Find the word "locatifs" in the data. Return every line where it appears.

(Saved entries)
= Beginning of Section =
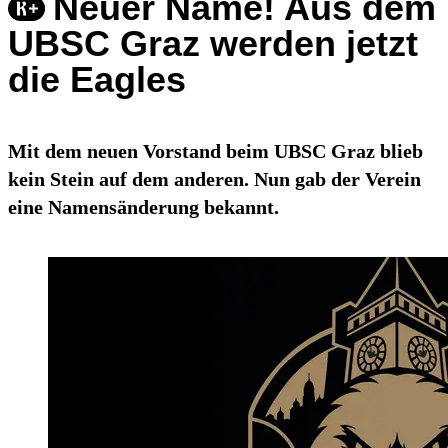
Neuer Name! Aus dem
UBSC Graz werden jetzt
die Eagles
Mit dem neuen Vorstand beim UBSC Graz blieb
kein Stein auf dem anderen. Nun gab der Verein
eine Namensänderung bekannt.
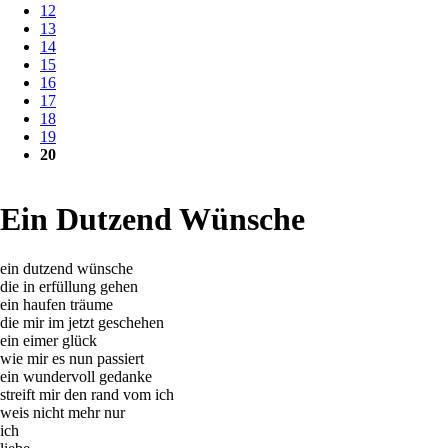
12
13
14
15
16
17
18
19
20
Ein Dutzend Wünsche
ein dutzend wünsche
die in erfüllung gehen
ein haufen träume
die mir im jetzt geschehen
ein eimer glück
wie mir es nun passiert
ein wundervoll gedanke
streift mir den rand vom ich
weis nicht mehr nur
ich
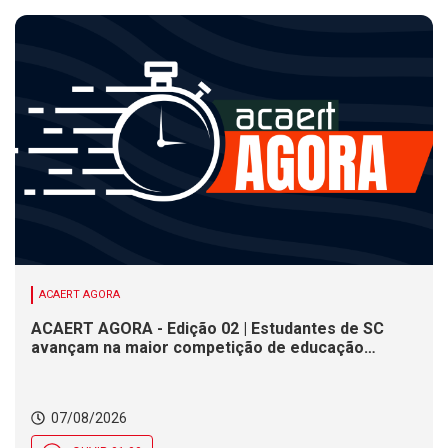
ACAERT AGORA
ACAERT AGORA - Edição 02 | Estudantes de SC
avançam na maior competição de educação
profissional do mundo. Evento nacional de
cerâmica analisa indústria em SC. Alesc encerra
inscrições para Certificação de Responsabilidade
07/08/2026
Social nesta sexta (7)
= End of Section =
= Beginning of Section =
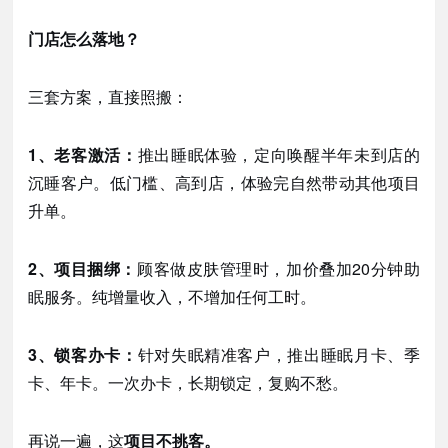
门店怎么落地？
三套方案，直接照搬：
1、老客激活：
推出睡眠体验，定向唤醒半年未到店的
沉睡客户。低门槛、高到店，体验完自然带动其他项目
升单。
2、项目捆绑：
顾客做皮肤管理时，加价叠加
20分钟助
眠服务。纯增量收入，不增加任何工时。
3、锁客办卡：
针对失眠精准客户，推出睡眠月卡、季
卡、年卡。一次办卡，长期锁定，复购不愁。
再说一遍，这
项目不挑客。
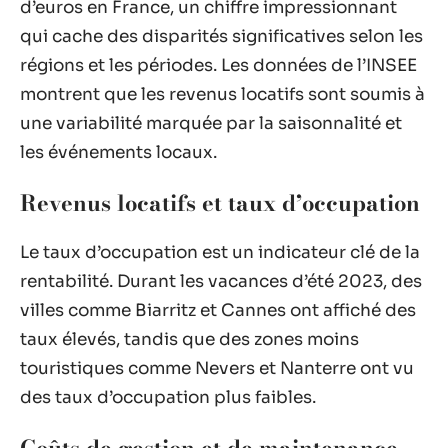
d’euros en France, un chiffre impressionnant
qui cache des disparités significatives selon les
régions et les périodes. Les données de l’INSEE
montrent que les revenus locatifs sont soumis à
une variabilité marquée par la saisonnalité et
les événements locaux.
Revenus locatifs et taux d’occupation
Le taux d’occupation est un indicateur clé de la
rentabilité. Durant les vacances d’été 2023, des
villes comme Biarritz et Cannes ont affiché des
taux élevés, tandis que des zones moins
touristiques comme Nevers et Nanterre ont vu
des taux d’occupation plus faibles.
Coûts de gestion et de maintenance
= End of Section =
Answer box:
montrent que les revenus locatifs sont soumis à
Revenus locatifs et taux d’occupation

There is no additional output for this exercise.